In recent years with the increase publicity about post-traumatic stress disorder most people seem to have the common misconception that post-traumatic stress disorder have no effective treatments and that the only way to deal with it is to grow a tolerance for it. This is completely false, doctors at the Department of Veterans Affairs’ National Center for post-traumatic stress disorder, are working on getting the word out that based on recent finding post-traumatic stress disorder is very treatable for most soldiers.PTSD is more prevalent among service members today due to multiple deployments and 17 percent to 20 percent of the soldiers returning from Iraq and Afghanistan will be suffering from PTSD. But recent studies have shown that 80 percent of those affect by PTSD can be treated to where they will no longer show symptoms in about five years.
Based on written documents dating back to ancient times we can see that symptoms of PTSD have been around for centuries but it has been labeled many different names. It was during the Civil War that doctors coined the term, “soldier’s heart.” The idea was that a soldier’s heart rate, blood pressure and pulse rate were altered by war, and that led to personality changes. Over the years, the disorder has had several names: shell shock, combat fatigue, combat exhaustion. But in the past few decades it has evolved to be understood as having legitimate psychological and physiological roots.

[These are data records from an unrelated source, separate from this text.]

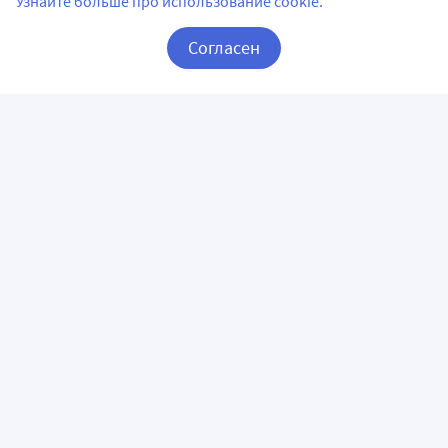
Узнайте больше про использование cookie.
Согласен
Корзина
Вход / Регистрация
ПРИЛОЖЕНИЯ
СЛЕДИТЕ ЗА НАМИ
ГОРЯЧАЯ ЛИНИЯ
О КОМПАНИИ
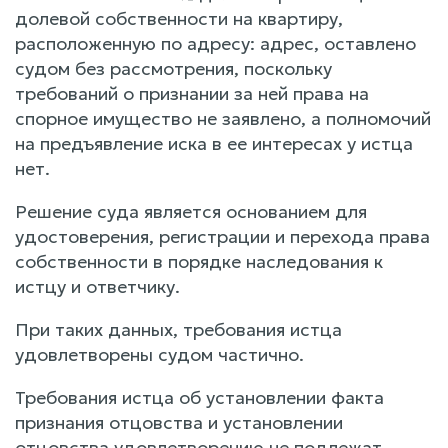
долевой собственности на квартиру,
расположенную по адресу: адрес, оставлено
судом без рассмотрения, поскольку
требований о признании за ней права на
спорное имущество не заявлено, а полномочий
на предъявление иска в ее интересах у истца
нет.
Решение суда является основанием для
удостоверения, регистрации и перехода права
собственности в порядке наследования к
истцу и ответчику.
При таких данных, требования истца
удовлетворены судом частично.
Требования истца об установлении факта
признания отцовства и установлении
отцовства удовлетворению не подлежат,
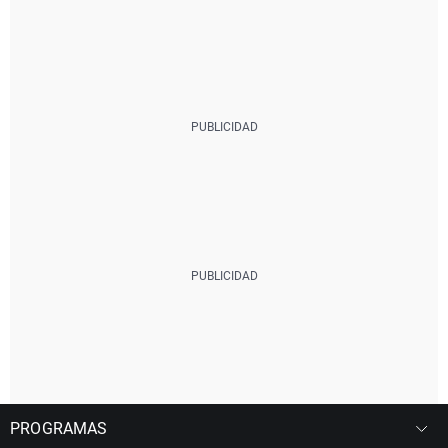
PROGRAMAS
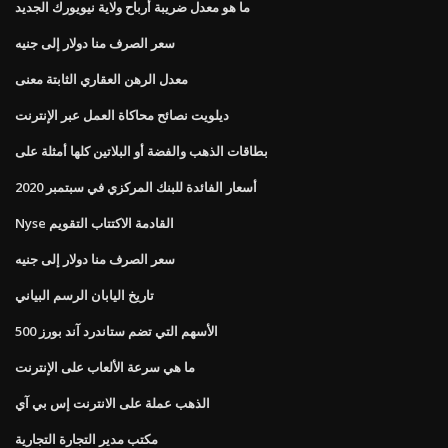
ما هو معدل ضريبة أرباح ولاية نيويورك الجديد
سعر الصرف منا دولار إلى جنيه
معدل الرهن العقاري الثابتة معنى
ديلويت نصائح محاكاة العمل عبر الإنترنت
بطاقات الذهب والفضة أو البلاتين كلها أمثلة على
أسعار الفائدة للبنك المركزي في سبتمبر 2020
Nyse القادمة الاكتتاب التقويم
سعر الصرف منا دولار إلى جنيه
تاريخ اليابان الرسم البياني
الأسهم التي تضم ستاندرد آند بورز 500
ما هي سرعة الألعاب على الإنترنت
الذهب عملة على الانترنت إس بي آي
مكتب مدير التجارة التجارية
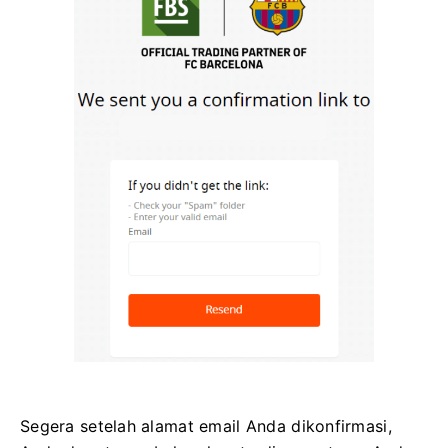
Segera setelah alamat email Anda dikonfirmasi,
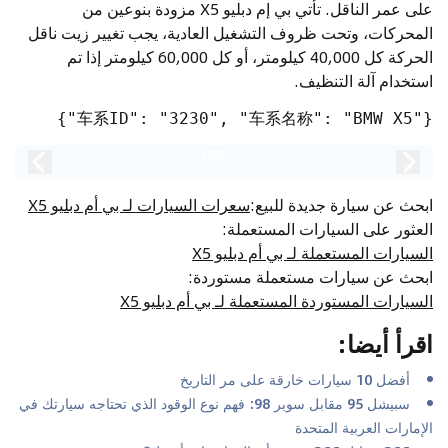
على عمر الناقل. تأتي بي إم دبليو X5 مزودة بنوعين من
المحركات، وتحت ظروف التشغيل العادية، يجب تغيير زيت ناقل
الحركة كل 40,000 كيلومتر، أو كل 60,000 كيلومتر إذا تم
استخدام آلة التنظيف.
{"车系ID": "3230", "车系名称": "BMW X5"}
100
/
2
ابحث عن سيارة جديدة للبيع
:
سعرات السيارات لـ بي أم دبليو X5
العثور على السيارات المستعملة
:
السيارات المستعملة لـ بي أم دبليو X5
ابحث عن سيارات مستعملة مستوردة
:
السيارات المستوردة المستعملة لـ بي أم دبليو X5
اقرأ أيضا
:
أفضل 10 سيارات خارقة على مر التاريخ
سبيشل 95 مقابل سوبر 98: فهم نوع الوقود الذي تحتاجه سيارتك في
الإمارات العربية المتحدة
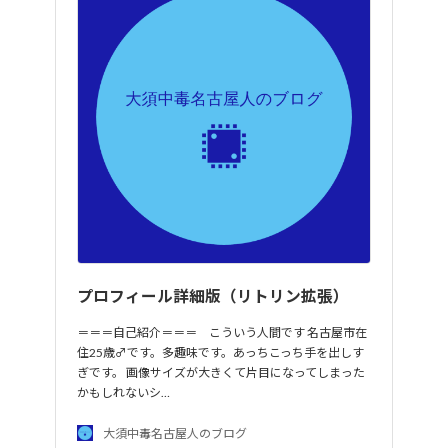
プロフィール詳細版（リトリン拡張）
＝＝＝自己紹介＝＝＝ こういう人間です 名古屋市在
住25歳♂です。多趣味です。あっちこっち手を出しす
ぎです。 画像サイズが大きくて片目になってしまった
かもしれないシ…
大須中毒名古屋人のブログ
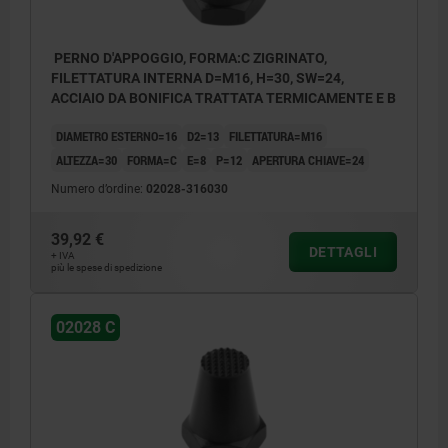
PERNO D'APPOGGIO, FORMA:C ZIGRINATO,
FILETTATURA INTERNA D=M16, H=30, SW=24,
ACCIAIO DA BONIFICA TRATTATA TERMICAMENTE E B
DIAMETRO ESTERNO=16
D2=13
FILETTATURA=M16
ALTEZZA=30
FORMA=C
E=8
P=12
APERTURA CHIAVE=24
Numero d’ordine:
02028-316030
39,92 €
DETTAGLI
+ IVA
più le spese di spedizione
02028 C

The increase in PTSD cases is due to the large number of re-deployments and the heavy reliance of our military reservists and guardsmen to serve in combat. Because our primary domestic forces aren’t as emerged in the military life style as active duty soldiers are they become unprepared for the mental demands that combat induces on the mind and body. It has not yet been discovered how to pinpoint who might develop PTSD. Most people who serve in a war zone, even those serving multiple deployments, don’t get PTSD, others return home struggling with PTSD after a single tour. A lot of it relies on your personal ability to adapt to high stress situations.
Drugs known as selective serotonin reuptake inhibitors have been found to be helpful with PTSD along with cognitive processing therapy to help patients deal with the triggers of their PTSD. Since the start of the wars the recent spike in PTSD cases have caused a boom in clinics and specialist that deal specifically with mental based disorders in soldiers. Also The Department of Defense and the VA are working closely to make sure veterans have readable access to treatment and that further research and development is done to improve the treatment and prevention of PTSD.